- **AIM OF THE EXERCISE**: In this exercise, return only the lines that run from the line with "the image dimensions." to the end of the entries below, both included. Pictures are not copied.

(Collected data entries)
-- -- --

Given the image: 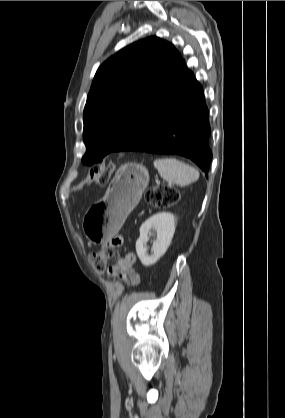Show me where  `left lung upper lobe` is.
<instances>
[{"mask_svg":"<svg viewBox=\"0 0 285 418\" xmlns=\"http://www.w3.org/2000/svg\"><path fill=\"white\" fill-rule=\"evenodd\" d=\"M182 63L171 43L153 36L125 47L98 68L84 108V164L124 150Z\"/></svg>","mask_w":285,"mask_h":418,"instance_id":"obj_1","label":"left lung upper lobe"}]
</instances>
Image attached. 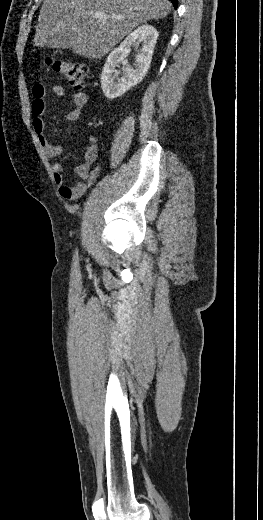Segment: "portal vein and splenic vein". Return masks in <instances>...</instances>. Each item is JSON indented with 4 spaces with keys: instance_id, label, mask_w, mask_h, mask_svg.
Here are the masks:
<instances>
[{
    "instance_id": "obj_1",
    "label": "portal vein and splenic vein",
    "mask_w": 263,
    "mask_h": 520,
    "mask_svg": "<svg viewBox=\"0 0 263 520\" xmlns=\"http://www.w3.org/2000/svg\"><path fill=\"white\" fill-rule=\"evenodd\" d=\"M94 17L97 18V19H106L107 18L104 13H95ZM110 18L111 19H120V18H123V17L117 16V15H112V16H110Z\"/></svg>"
}]
</instances>
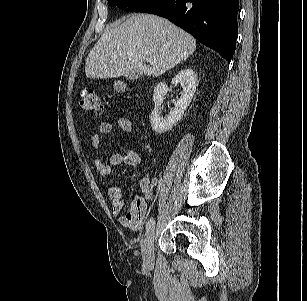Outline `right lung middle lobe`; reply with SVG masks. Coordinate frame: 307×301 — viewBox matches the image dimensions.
<instances>
[{"label":"right lung middle lobe","mask_w":307,"mask_h":301,"mask_svg":"<svg viewBox=\"0 0 307 301\" xmlns=\"http://www.w3.org/2000/svg\"><path fill=\"white\" fill-rule=\"evenodd\" d=\"M154 1L156 0H108V3L125 11L139 12Z\"/></svg>","instance_id":"dd1d6c3e"}]
</instances>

-- -- --

- **SOLUTION FOR THIS TASK**:
Outline `right lung middle lobe`; reply with SVG masks. Coordinate frame: 307×301 — viewBox matches the image dimensions.
<instances>
[{"label":"right lung middle lobe","mask_w":307,"mask_h":301,"mask_svg":"<svg viewBox=\"0 0 307 301\" xmlns=\"http://www.w3.org/2000/svg\"><path fill=\"white\" fill-rule=\"evenodd\" d=\"M154 1L156 0H108V3L125 11L139 12Z\"/></svg>","instance_id":"dd1d6c3e"}]
</instances>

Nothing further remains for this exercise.